Ouch! Damn, stretched the metaphor too far and it snapped. “Careful with that metaphor, Junior. You could put somebody’s eye out!”
Oh, well. Professional clowns making balloon animals break a few too.
Actually, let me amend something I said before tattered bits of tortured language flew past our ears. It’s traditional to decry Spring Training games as meaningless. They have no effect on the standings. How well a team performs tells you nothing about how they’ll do in the regular season. How individual players perform has a slight negative correlation to how they’ll do once the games count.
Doesn’t matter. The games are still far from meaningless where it counts: in the hearts of the fans. Not just because they’re “Baseball! Damn it!”–the first games of the year for those of us who don’t follow the college game–but because they’re when the hope really begins. We’ve talked about this before: Spring Training is when we start to see whether our team’s off-season moves are going to pay off. Somewhere in the mass of minor league prospects and newly-acquired free agents is the guy who’s going to lead the team to the World Series, right? Now’s when we get to start figuring out who he is.
Now is also when we get to start arguing about the latest attempts to destroy the integrity of the game.

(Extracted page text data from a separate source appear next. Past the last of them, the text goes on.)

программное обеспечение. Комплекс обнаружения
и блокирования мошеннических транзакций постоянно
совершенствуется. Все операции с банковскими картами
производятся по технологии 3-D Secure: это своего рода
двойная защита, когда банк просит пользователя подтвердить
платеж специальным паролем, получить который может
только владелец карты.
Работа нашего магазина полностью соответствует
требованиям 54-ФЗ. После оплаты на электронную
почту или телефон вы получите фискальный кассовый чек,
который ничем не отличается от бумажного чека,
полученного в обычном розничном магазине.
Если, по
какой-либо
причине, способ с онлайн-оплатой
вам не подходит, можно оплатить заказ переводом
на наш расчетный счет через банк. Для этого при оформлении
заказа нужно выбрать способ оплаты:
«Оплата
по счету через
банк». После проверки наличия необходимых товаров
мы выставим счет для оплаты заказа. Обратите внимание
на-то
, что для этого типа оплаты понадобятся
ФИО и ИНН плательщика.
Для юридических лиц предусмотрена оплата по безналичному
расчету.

Last year it was expanded replay and anti-collision rules (including the late, unlamented transfer rule). This year it’s all about the length of games and chewing tobacco.

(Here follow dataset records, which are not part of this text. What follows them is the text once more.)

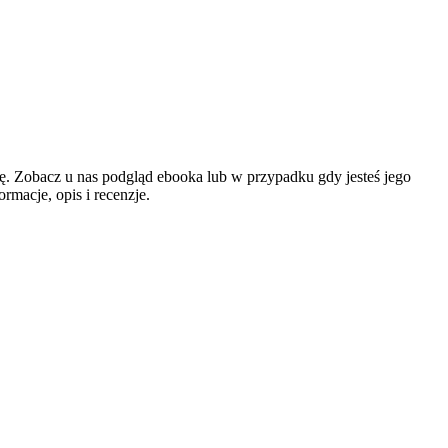
rtę. Zobacz u nas podgląd ebooka lub w przypadku gdy jesteś jego
macje, opis i recenzje.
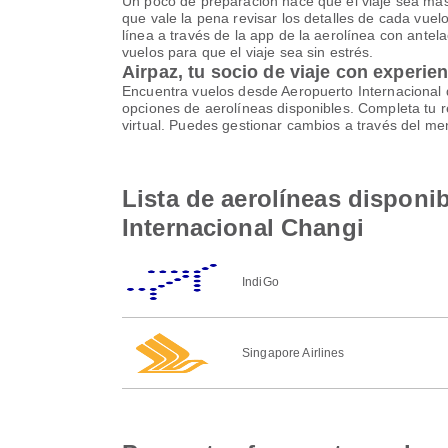
Un poco de preparación hace que el viaje sea más se
que vale la pena revisar los detalles de cada vue
línea a través de la app de la aerolínea con antela
vuelos para que el viaje sea sin estrés.
Airpaz, tu socio de viaje con experie
Encuentra vuelos desde Aeropuerto Internacional 
opciones de aerolíneas disponibles. Completa tu 
virtual. Puedes gestionar cambios a través del m
Lista de aerolíneas disponi
Internacional Changi
IndiGo
Singapore Airlines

I’m not too concerned about the rule changes intended to speed up games. Limiting the time between innings, the time allowed for pitching changes, and requiring batters to keep one foot in the box isn’t going to change game play significantly. But this smokeless tobacco thing bothers me.
Let’s be fair to MLB. They’ve been working to reduce the use of snoose for years. Spitting is an unpleasant, moderately disgusting sight. And the latest proposal isn’t coming from MLB; it’s straight out of San Francisco. That said, while the league didn’t come up with the idea, they have endorsed it.
San Francisco Supervisor Mark Farrell has introduced a measure that would ban smokeless tobacco at every baseball field in the city, including the Giants’ AT&T Park. Apparently the idea is popular: Richmond Assemblyman Tony Thurmond is pushing a similar ban at the state level.
It’s being promoted as a health issue, and as the death of Tony Gwynn highlighted last year, it’s a significant issue for baseball. Fair enough. But then, why limit the ban to baseball parks? Simple: backers admit that chewing tobacco doesn’t affect others in the way secondhand smoke does. That makes a general ban on its use in public similar to bans on public smoking politically impractical. Instead, the baseball ban is being positioned as a way to reduce the influence of children’s role models. If kids don’t see their idols chewing tobacco, they won’t chew it either.
OK, maybe so. Certainly baseball players are among the most visible users. But if it’s true that MLB is losing younger fans because games are too long (their stated reason for the speed-up rules), how much influence do players have on those young enough to be influenced?
Wait, the whole contretemps gets even less logical: MLB can’t directly ban chewing because that would violate the collective bargaining agreement with the players’ union. And, apparently the players union is above the law; for reasons that no article I’ve seen has explained, a legal ban in San Francisco–or California–wouldn’t apply to the players. In order to get the ban passed, Supervisor Farrell has said he would consider exempting AT&T Park from the ban.
Right. The primary purpose of the ban is to reduce the influence of major league players on children, but it might not apply to those same major league players.
No wonder people across the country laugh at the antics of San Francisco’s lawmakers.